The full listing below is to be written out exactly.
§
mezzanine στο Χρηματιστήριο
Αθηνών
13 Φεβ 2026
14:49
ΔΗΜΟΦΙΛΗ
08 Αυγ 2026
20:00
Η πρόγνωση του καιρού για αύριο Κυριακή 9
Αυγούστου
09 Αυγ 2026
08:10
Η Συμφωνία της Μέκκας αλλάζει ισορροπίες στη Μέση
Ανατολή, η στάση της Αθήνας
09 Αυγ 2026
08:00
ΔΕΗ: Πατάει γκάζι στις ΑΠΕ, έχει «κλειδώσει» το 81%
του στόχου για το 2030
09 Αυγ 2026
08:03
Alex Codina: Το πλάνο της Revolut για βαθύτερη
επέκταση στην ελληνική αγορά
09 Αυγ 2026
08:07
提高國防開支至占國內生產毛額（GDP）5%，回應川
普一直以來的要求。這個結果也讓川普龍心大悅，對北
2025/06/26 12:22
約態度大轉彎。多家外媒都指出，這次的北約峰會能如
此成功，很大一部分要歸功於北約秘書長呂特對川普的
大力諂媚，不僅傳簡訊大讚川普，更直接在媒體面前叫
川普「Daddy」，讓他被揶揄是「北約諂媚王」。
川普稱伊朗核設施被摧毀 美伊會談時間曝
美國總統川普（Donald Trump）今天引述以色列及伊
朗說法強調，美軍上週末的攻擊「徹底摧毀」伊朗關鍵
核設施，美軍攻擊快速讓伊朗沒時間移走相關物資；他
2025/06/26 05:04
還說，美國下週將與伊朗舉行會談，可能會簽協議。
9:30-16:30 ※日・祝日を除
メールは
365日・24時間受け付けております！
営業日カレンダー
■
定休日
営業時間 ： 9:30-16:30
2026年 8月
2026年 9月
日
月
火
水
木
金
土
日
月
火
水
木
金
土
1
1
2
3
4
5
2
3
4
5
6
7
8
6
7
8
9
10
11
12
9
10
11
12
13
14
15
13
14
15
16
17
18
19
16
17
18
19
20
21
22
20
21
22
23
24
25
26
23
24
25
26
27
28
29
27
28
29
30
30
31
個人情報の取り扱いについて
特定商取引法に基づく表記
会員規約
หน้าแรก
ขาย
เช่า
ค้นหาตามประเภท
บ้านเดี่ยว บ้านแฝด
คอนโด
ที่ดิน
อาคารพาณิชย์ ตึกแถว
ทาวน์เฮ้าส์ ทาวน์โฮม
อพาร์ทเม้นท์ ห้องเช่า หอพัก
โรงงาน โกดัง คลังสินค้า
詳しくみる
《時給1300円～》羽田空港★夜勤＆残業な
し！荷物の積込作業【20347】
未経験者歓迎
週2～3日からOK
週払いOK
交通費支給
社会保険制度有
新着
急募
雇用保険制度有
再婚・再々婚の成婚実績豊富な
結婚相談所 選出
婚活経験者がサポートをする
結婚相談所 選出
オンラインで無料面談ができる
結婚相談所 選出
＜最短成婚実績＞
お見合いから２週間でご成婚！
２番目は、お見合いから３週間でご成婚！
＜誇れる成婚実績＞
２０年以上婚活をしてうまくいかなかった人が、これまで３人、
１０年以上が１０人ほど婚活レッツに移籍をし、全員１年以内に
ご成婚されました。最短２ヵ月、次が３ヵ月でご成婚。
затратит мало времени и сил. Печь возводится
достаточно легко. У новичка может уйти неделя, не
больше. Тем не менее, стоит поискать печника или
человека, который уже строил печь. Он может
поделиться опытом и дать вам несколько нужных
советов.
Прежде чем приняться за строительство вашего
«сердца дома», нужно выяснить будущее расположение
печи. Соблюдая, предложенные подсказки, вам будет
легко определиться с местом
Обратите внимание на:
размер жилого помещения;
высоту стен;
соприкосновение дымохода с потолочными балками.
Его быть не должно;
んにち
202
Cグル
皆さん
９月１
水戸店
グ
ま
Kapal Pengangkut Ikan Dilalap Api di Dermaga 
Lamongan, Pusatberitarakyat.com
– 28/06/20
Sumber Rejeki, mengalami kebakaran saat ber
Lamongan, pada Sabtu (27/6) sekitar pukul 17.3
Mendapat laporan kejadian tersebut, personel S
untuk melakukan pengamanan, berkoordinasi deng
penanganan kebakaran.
§
ANSWER TO THIS TASK:
mezzanine στο Χρηματιστήριο
Αθηνών
13 Φεβ 2026
14:49
ΔΗΜΟΦΙΛΗ
08 Αυγ 2026
20:00
Η πρόγνωση του καιρού για αύριο Κυριακή 9
Αυγούστου
09 Αυγ 2026
08:10
Η Συμφωνία της Μέκκας αλλάζει ισορροπίες στη Μέση
Ανατολή, η στάση της Αθήνας
09 Αυγ 2026
08:00
ΔΕΗ: Πατάει γκάζι στις ΑΠΕ, έχει «κλειδώσει» το 81%
του στόχου για το 2030
09 Αυγ 2026
08:03
Alex Codina: Το πλάνο της Revolut για βαθύτερη
επέκταση στην ελληνική αγορά
09 Αυγ 2026
08:07
提高國防開支至占國內生產毛額（GDP）5%，回應川
普一直以來的要求。這個結果也讓川普龍心大悅，對北
2025/06/26 12:22
約態度大轉彎。多家外媒都指出，這次的北約峰會能如
此成功，很大一部分要歸功於北約秘書長呂特對川普的
大力諂媚，不僅傳簡訊大讚川普，更直接在媒體面前叫
川普「Daddy」，讓他被揶揄是「北約諂媚王」。
川普稱伊朗核設施被摧毀 美伊會談時間曝
美國總統川普（Donald Trump）今天引述以色列及伊
朗說法強調，美軍上週末的攻擊「徹底摧毀」伊朗關鍵
核設施，美軍攻擊快速讓伊朗沒時間移走相關物資；他
2025/06/26 05:04
還說，美國下週將與伊朗舉行會談，可能會簽協議。
9:30-16:30 ※日・祝日を除
メールは
365日・24時間受け付けております！
営業日カレンダー
■
定休日
営業時間 ： 9:30-16:30
2026年 8月
2026年 9月
日
月
火
水
木
金
土
日
月
火
水
木
金
土
1
1
2
3
4
5
2
3
4
5
6
7
8
6
7
8
9
10
11
12
9
10
11
12
13
14
15
13
14
15
16
17
18
19
16
17
18
19
20
21
22
20
21
22
23
24
25
26
23
24
25
26
27
28
29
27
28
29
30
30
31
個人情報の取り扱いについて
特定商取引法に基づく表記
会員規約
หน้าแรก
ขาย
เช่า
ค้นหาตามประเภท
บ้านเดี่ยว บ้านแฝด
คอนโด
ที่ดิน
อาคารพาณิชย์ ตึกแถว
ทาวน์เฮ้าส์ ทาวน์โฮม
อพาร์ทเม้นท์ ห้องเช่า หอพัก
โรงงาน โกดัง คลังสินค้า
詳しくみる
《時給1300円～》羽田空港★夜勤＆残業な
し！荷物の積込作業【20347】
未経験者歓迎
週2～3日からOK
週払いOK
交通費支給
社会保険制度有
新着
急募
雇用保険制度有
再婚・再々婚の成婚実績豊富な
結婚相談所 選出
婚活経験者がサポートをする
結婚相談所 選出
オンラインで無料面談ができる
結婚相談所 選出
＜最短成婚実績＞
お見合いから２週間でご成婚！
２番目は、お見合いから３週間でご成婚！
＜誇れる成婚実績＞
２０年以上婚活をしてうまくいかなかった人が、これまで３人、
１０年以上が１０人ほど婚活レッツに移籍をし、全員１年以内に
ご成婚されました。最短２ヵ月、次が３ヵ月でご成婚。
затратит мало времени и сил. Печь возводится
достаточно легко. У новичка может уйти неделя, не
больше. Тем не менее, стоит поискать печника или
человека, который уже строил печь. Он может
поделиться опытом и дать вам несколько нужных
советов.
Прежде чем приняться за строительство вашего
«сердца дома», нужно выяснить будущее расположение
печи. Соблюдая, предложенные подсказки, вам будет
легко определиться с местом
Обратите внимание на:
размер жилого помещения;
высоту стен;
соприкосновение дымохода с потолочными балками.
Его быть не должно;
んにち
202
Cグル
皆さん
９月１
水戸店
グ
ま
Kapal Pengangkut Ikan Dilalap Api di Dermaga 
Lamongan, Pusatberitarakyat.com
– 28/06/20
Sumber Rejeki, mengalami kebakaran saat ber
Lamongan, pada Sabtu (27/6) sekitar pukul 17.3
Mendapat laporan kejadian tersebut, personel S
untuk melakukan pengamanan, berkoordinasi deng
penanganan kebakaran.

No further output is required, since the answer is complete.